# INFJ or traumatised INTJ?



## Groovy (Jan 4, 2015)

Hi everyone,

The last few months I have been wondering over and over again whether I actually am an INFJ, or an INTJ who dealt with something so traumatic that they developed Fi very early.

To give a backstory, for the first 15 years of my life I always valued and used logic over emotion. I actually had a lot of trouble understanding emotions so I ignored them and bottled up my feelings. I was also extremely blunt and did not think before I said something in regards to whether it would offend the person that I am speaking to, nor did I really care because I thought I was right. I was determined, cunning, and always wanted to be the best at what I did. I was definitely not short of self confidence either. 
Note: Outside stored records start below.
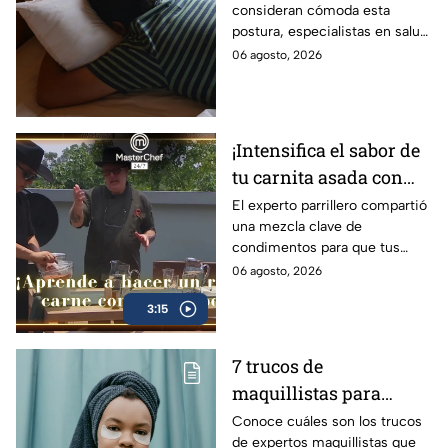
consideran cómoda esta
postura, especialistas en salud
advierten que dormir boca
06 agosto, 2026
abajo puede aumentar las
molestias musculares y
articulares con el paso de los
años. Estas son las razones y
¡Intensifica el sabor de
las recomendaciones para
tu carnita asada con
descansar mejor.
esta receta de rub
El experto parrillero compartió
una mezcla clave de
clásico del Chef Luis
condimentos para que tus
Rivas! (VIDEO)
cortes tengan una costra de
06 agosto, 2026
delicioso sabor
3:15
7 trucos de
maquillistas para
desinflamar las bolsas
Conoce cuáles son los trucos
de expertos maquillistas que
de los ojos en menos de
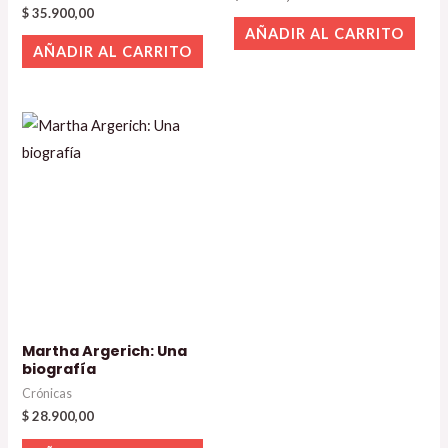
$
35.900,00
AÑADIR AL CARRITO
AÑADIR AL CARRITO
Martha Argerich: Una
biografía
Crónicas
$
28.900,00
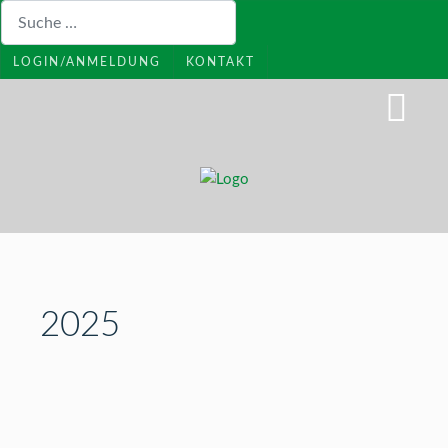
Suchen
LOGIN/ANMELDUNG
KONTAKT
2025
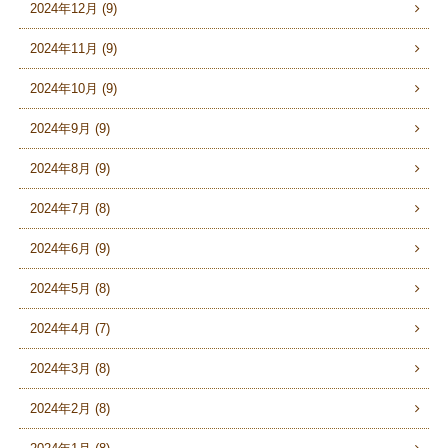
2024年12月 (9)
2024年11月 (9)
2024年10月 (9)
2024年9月 (9)
2024年8月 (9)
2024年7月 (8)
2024年6月 (9)
2024年5月 (8)
2024年4月 (7)
2024年3月 (8)
2024年2月 (8)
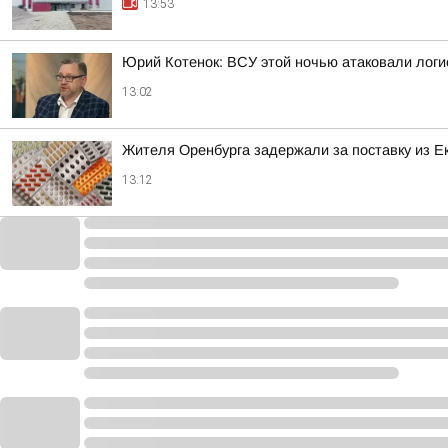
13:53
Юрий Котенок: ВСУ этой ночью атаковали логис
13:02
Жителя Оренбурга задержали за поставку из 
13:12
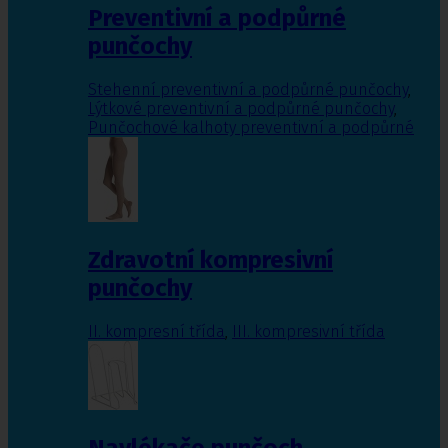
Preventivní a podpůrné
punčochy
Stehenní preventivní a podpůrné punčochy
,
Lýtkové preventivní a podpůrné punčochy
,
Punčochové kalhoty preventivní a podpůrné
Zdravotní kompresivní
punčochy
II. kompresní třída
,
III. kompresivní třída
Navlékače punčoch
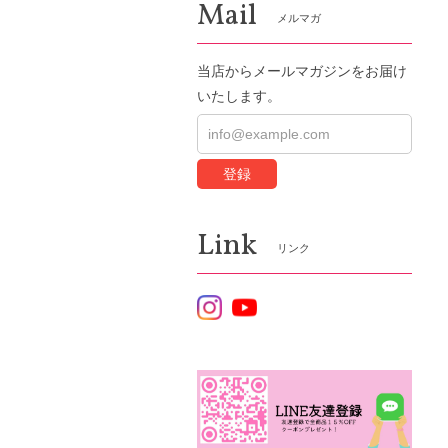
Mail
メルマガ
当店からメールマガジンをお届け
いたします。
登録
Link
リンク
However, when I was 15 something happened to me that is extremely significant, it seriously changed the way I spoke to people and treated people. I absolutely had to face my emotions in this situation or I would've been screwed. I now think before I say things to consider the other person's feelings, and I spend a lot of time thinking about how so many people in the world live in suffering. I care deeply about those close to me and even strangers because I now know that you never know what people have gone through or what they're feeling.

I was reading this blog post:

"An INTJ who copes well with trauma will begin to develop the Introverted Feeling (Fi) function. In a regular INTJ, Fi development does not occur until middle age, but in traumatized INTJs it may start as early as age 8. In such a scenario, young INTJs often become extremely mature for their age, and this can readily be observed in Ender Wiggin, whose introspective and ethical reasoning well surpass that of his superiors.
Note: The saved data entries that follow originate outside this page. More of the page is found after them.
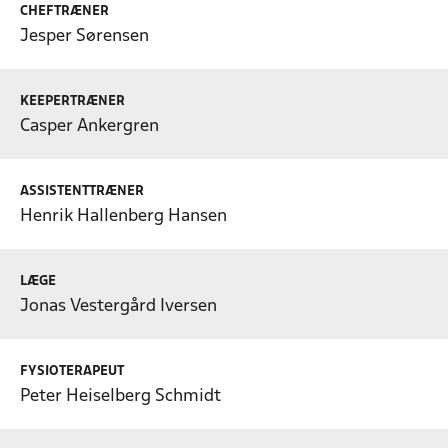
CHEFTRÆNER
Jesper Sørensen
KEEPERTRÆNER
Casper Ankergren
ASSISTENTTRÆNER
Henrik Hallenberg Hansen
LÆGE
Jonas Vestergård Iversen
FYSIOTERAPEUT
Peter Heiselberg Schmidt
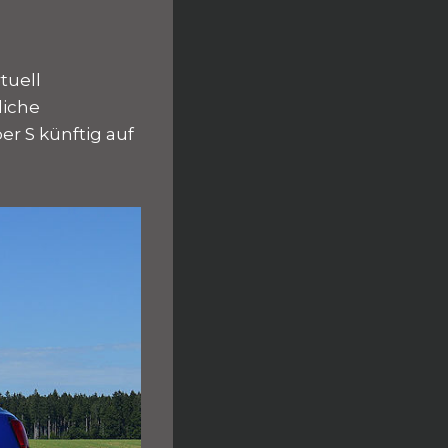
rtuell
liche
er S künftig auf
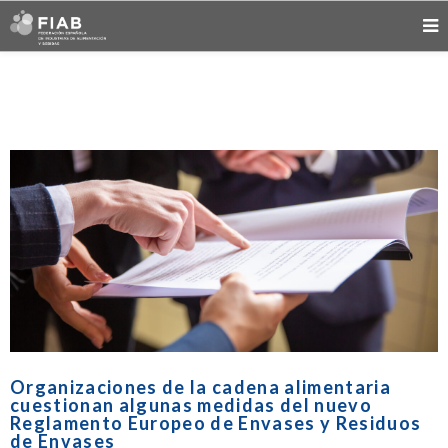
Organizaciones de la cadena alimentaria
cuestionan algunas medidas del nuevo
Reglamento Europeo de Envases y Residuos
de Envases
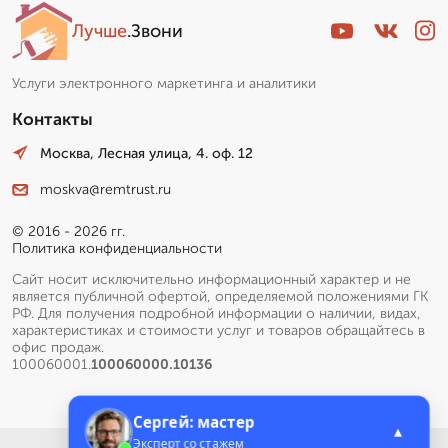
Лучше
.Звони
Услуги электронного маркетинга и аналитики
Контакты
Москва, Лесная улица, 4. оф. 12
moskva@remtrust.ru
© 2016 - 2026 гг.
Политика конфиденциальности
Сайт носит исключительно информационный характер и не
является публичной офертой, определяемой положениями ГК
РФ. Для получения подробной информации о наличии, видах,
характеристиках и стоимости услуг и товаров обращайтесь в
офис продаж.
100060001.
100060000.10136
Сергей: мастер
▲
Эксперт со стажем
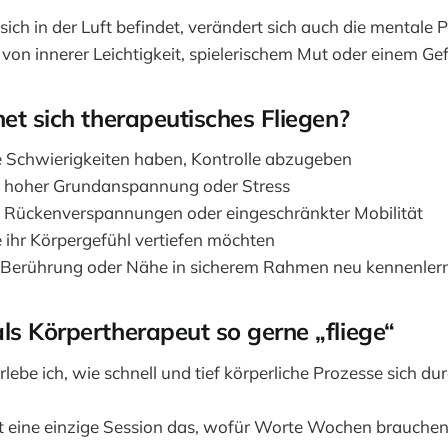
ich in der Luft befindet, verändert sich auch die mentale P
von innerer Leichtigkeit, spielerischem Mut oder einem Gef
et sich therapeutisches Fliegen?
 Schwierigkeiten haben, Kontrolle abzugeben
 hoher Grundanspannung oder Stress
 Rückenverspannungen oder eingeschränkter Mobilität
 ihr Körpergefühl vertiefen möchten
e Berührung oder Nähe in sicherem Rahmen neu kennenler
s Körpertherapeut so gerne „fliege“
rlebe ich, wie schnell und tief körperliche Prozesse sich du
 eine einzige Session das, wofür Worte Wochen brauche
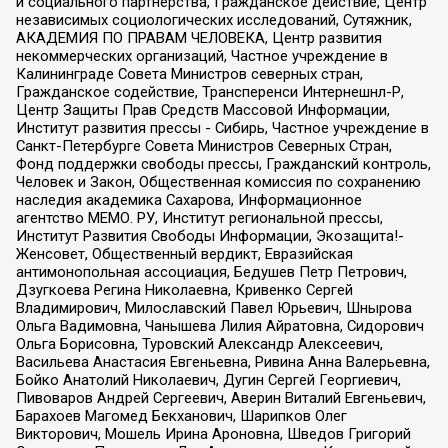
и социального партнерства, Гражданское действие, Центр
независимых социологических исследований, Сутяжник,
АКАДЕМИЯ ПО ПРАВАМ ЧЕЛОВЕКА, Центр развития
некоммерческих организаций, Частное учреждение в
Калининграде Совета Министров северных стран,
Гражданское содействие, Трансперенси Интернешнл-Р,
Центр Защиты Прав Средств Массовой Информации,
Институт развития прессы - Сибирь, Частное учреждение в
Санкт-Петербурге Совета Министров Северных Стран,
Фонд поддержки свободы прессы, Гражданский контроль,
Человек и Закон, Общественная комиссия по сохранению
наследия академика Сахарова, Информационное
агентство МЕМО. РУ, Институт региональной прессы,
Институт Развития Свободы Информации, Экозащита!-
Женсовет, Общественный вердикт, Евразийская
антимонопольная ассоциация, Бедушев Петр Петрович,
Дзугкоева Регина Николаевна, Кривенко Сергей
Владимирович, Милославский Павел Юрьевич, Шнырова
Ольга Вадимовна, Чанышева Лилия Айратовна, Сидорович
Ольга Борисовна, Туровский Александр Алексеевич,
Васильева Анастасия Евгеньевна, Ривина Анна Валерьевна,
Бойко Анатолий Николаевич, Дугин Сергей Георгиевич,
Пивоваров Андрей Сергеевич, Аверин Виталий Евгеньевич,
Барахоев Магомед Бекханович, Шарипков Олег
Викторович, Мошель Ирина Ароновна, Шведов Григорий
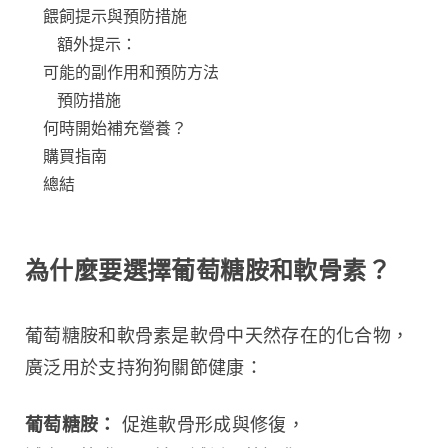
餵飼提示與預防措施
額外提示：
可能的副作用和預防方法
預防措施
何時開始補充營養？
購買指南
總結
為什麼要選擇葡萄糖胺和軟骨素？
葡萄糖胺和軟骨素是軟骨中天然存在的化合物，
廣泛用於支持狗狗關節健康：
葡萄糖胺：
 促進軟骨形成與修復，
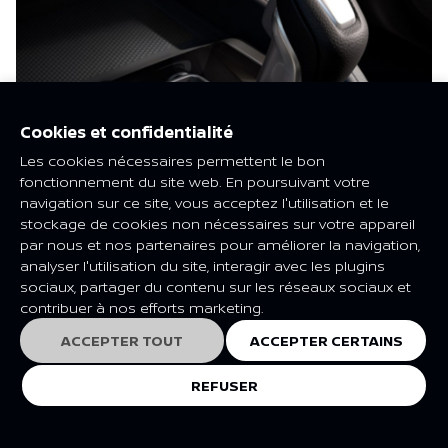
Cookies et confidentialité
Les cookies nécessaires permettent le bon
fonctionnement du site web. En poursuivant votre
navigation sur ce site, vous acceptez l'utilisation et le
stockage de cookies non nécessaires sur votre appareil
CHANGEMENT DE VITESSE EN DOUCEUR
par nous et nos partenaires pour améliorer la navigation,
Faites l'expérience d'un changement de vitesse
analyser l'utilisation du site, interagir avec les plugins
fluide avec une boîte de vitesses automatique à 7
sociaux, partager du contenu sur les réseaux sociaux et
rapports (avec mode manuel) ou une option de boîte
contribuer à nos efforts marketing.
de vitesses manuelle à 6 rapports pour une
économie de carburant optimale
ACCEPTER TOUT
ACCEPTER CERTAINS
REFUSER
EXPLORER
EXPLORER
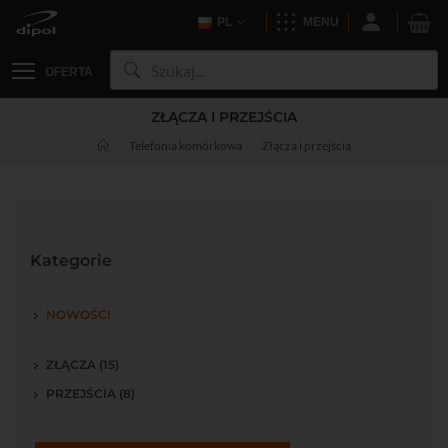
PL
MENU
OFERTA
ZŁĄCZA I PRZEJŚCIA
Telefonia komórkowa
Złącza i przejścia
Kategorie
NOWOŚCI
ZŁĄCZA (15)
PRZEJŚCIA (8)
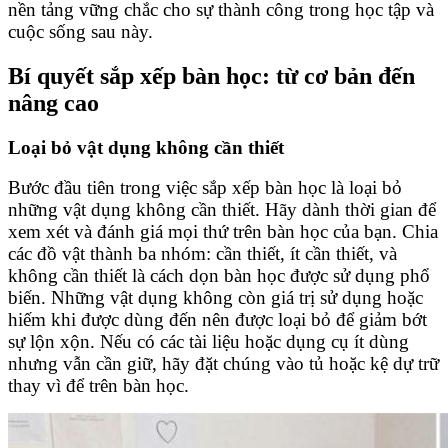
nền tảng vững chắc cho sự thành công trong học tập và
cuộc sống sau này.
Bí quyết sắp xếp bàn học: từ cơ bản đến
nâng cao
Loại bỏ vật dụng không cần thiết
Bước đầu tiên trong việc sắp xếp bàn học là loại bỏ
những vật dụng không cần thiết. Hãy dành thời gian để
xem xét và đánh giá mọi thứ trên bàn học của bạn. Chia
các đồ vật thành ba nhóm: cần thiết, ít cần thiết, và
không cần thiết là cách dọn bàn học được sử dụng phổ
biến. Những vật dụng không còn giá trị sử dụng hoặc
hiếm khi được dùng đến nên được loại bỏ để giảm bớt
sự lộn xộn. Nếu có các tài liệu hoặc dụng cụ ít dùng
nhưng vẫn cần giữ, hãy đặt chúng vào tủ hoặc kệ dự trữ
thay vì để trên bàn học.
*An INTJ in the Fi development stage will become intensely focused on questions of morality. They may not focus as heavily on their agenda, but will constantly be asking ethical and introspective questions.*

How INTJs cope with Trauma

*As a result of their moral focus, they will develop a firm set of principles from which they will not budge. Often, one of the first principles that INTJs will adopt is a strong adherence to individualism or non-conformity.
*
*Outwardly, this can make them seem stubborn or cowardly, merely because many people don’t see non-conformity as a moral principle. Once again, Friedhelm Winter is called a coward for his refusal to fight or kill more than necessary during his period of Fi development. He is expressly non-conformist in his values, and doesn’t hesitate to assert that.
*

*INTJ in the Fi development phase will gradually learn to care deeply about how their actions and words affect other people Keep in mind that this doesn’t necessarily mean that they will be able to prevent their Extraverted Thinking function (Te) from offending others. It merely means that they will learn to be sensitive to how their behavior affects others.*

In their introspection, these INTJs will come to have a strong awareness of their own emotions, but will still need to determine what other people are feeling through a more logic based approach. Their constant introspection will likely lend to their being more emotional than at other periods of their lives.
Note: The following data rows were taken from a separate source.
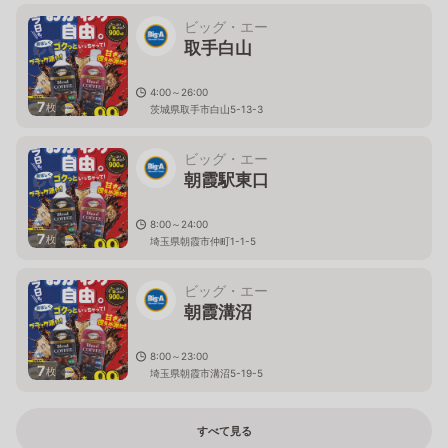
ビッグ・エー
取手白山
4:00～26:00
7
枚
茨城県取手市白山5-13-3
ビッグ・エー
朝霞駅東口
8:00～24:00
7
枚
埼玉県朝霞市仲町1-1-5
ビッグ・エー
朝霞溝沼
8:00～23:00
7
枚
埼玉県朝霞市溝沼5-19-5
すべて見る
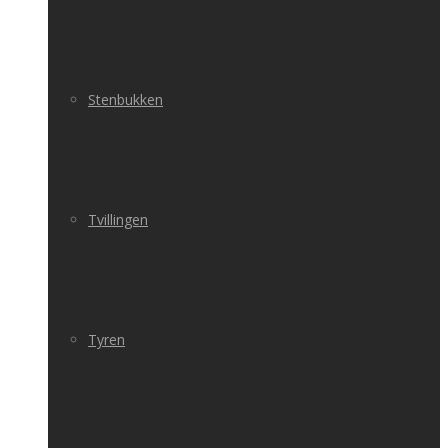
Stenbukken
Tvillingen
Tyren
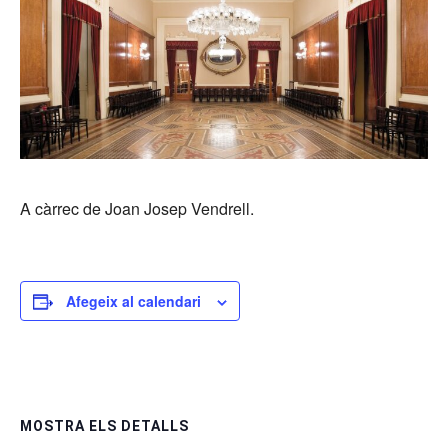
A càrrec de Joan Josep Vendrell.
Afegeix al calendari
MOSTRA ELS DETALLS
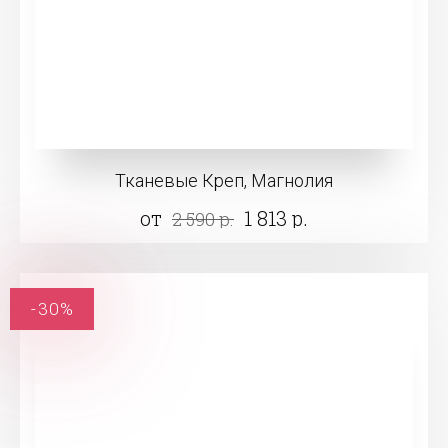
Тканевые Креп, Магнолия
от
1 813 р.
2 590 р.
-30%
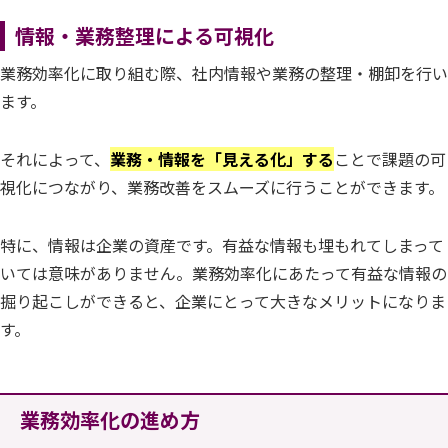
情報・業務整理による可視化
業務効率化に取り組む際、社内情報や業務の整理・棚卸を行い
ます。
それによって、
業務・情報を「見える化」する
ことで課題の可
視化につながり、業務改善をスムーズに行うことができます。
特に、情報は企業の資産です。有益な情報も埋もれてしまって
いては意味がありません。業務効率化にあたって有益な情報の
掘り起こしができると、企業にとって大きなメリットになりま
す。
業務効率化の進め方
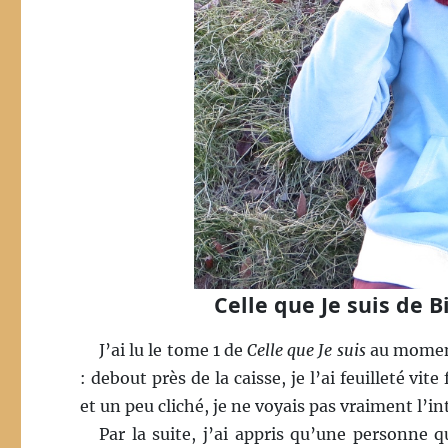
Celle que Je suis de
J’ai lu le tome 1 de
Celle que Je suis
au moment 
: debout près de la caisse, je l’ai feuilleté vit
et un peu cliché, je ne voyais pas vraiment l’i
Par la suite, j’ai appris qu’une personne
* On the other hand, INTJs who deal well with trauma and develop their Fi function are often relatively indistinguishable from the stereotypes, such that they get mistyped as INFJs."*

and very significantly *"Because INTJs have such a big picture view of the world, we become simultaneously the most starry eyed of idealists and the bitterest of cynics."*

The entire blogpost is great: How INTJs cope with Trauma | The Book Addict's Guide to MBTI:

These days, I am able to approach situations logically and emotionally, however due to my experiences I like to do things logically in ways that help other people because that is what I have learned to care about.

I swing between nihilistic existentialism when I want to see things in their entirety, but because I'm on this Earth, I may as well do something with it, and in turn I am very idealistic.

The thing is I don't really like people because I find most of them to be unintelligent and superficial, but I like the idea of humanity in theory.

I also have depression and anxiety which has made me very emotional at times, which I think may influence me in thinking I am a feeler.

So, if it is possible to change types, it is possible that I have turned into an INFJ though I'm more convinced that I am an INTJ with strong Fi after reading that blogpost.

I am interested in your thoughts though 

PS - I am very pessimistic, cynical, and I expect the worst.


----------



## Monteskiusz (Sep 16, 2015)

I am probably INTJ
Thought I am:
Schizotypal
Schizoid
Paranoid
Possibly Bipolar
Possibly any other stupid disorder.
Without mask's I would probably have no colors

But I am still INTJ nicely developed one.

I suggest to check more into Te and Ti and how they act, differ then into depression or any sort of trauma.
INTJ may make a Ni+Fi loop that will maybe make them seem like INFJ a little but they are still INTJ
Fe is not Fi.



> An INTJ in the Fi development stage will become intensely focused on questions of morality. They may not focus as heavily on their agenda, but will constantly be asking ethical and introspective questions.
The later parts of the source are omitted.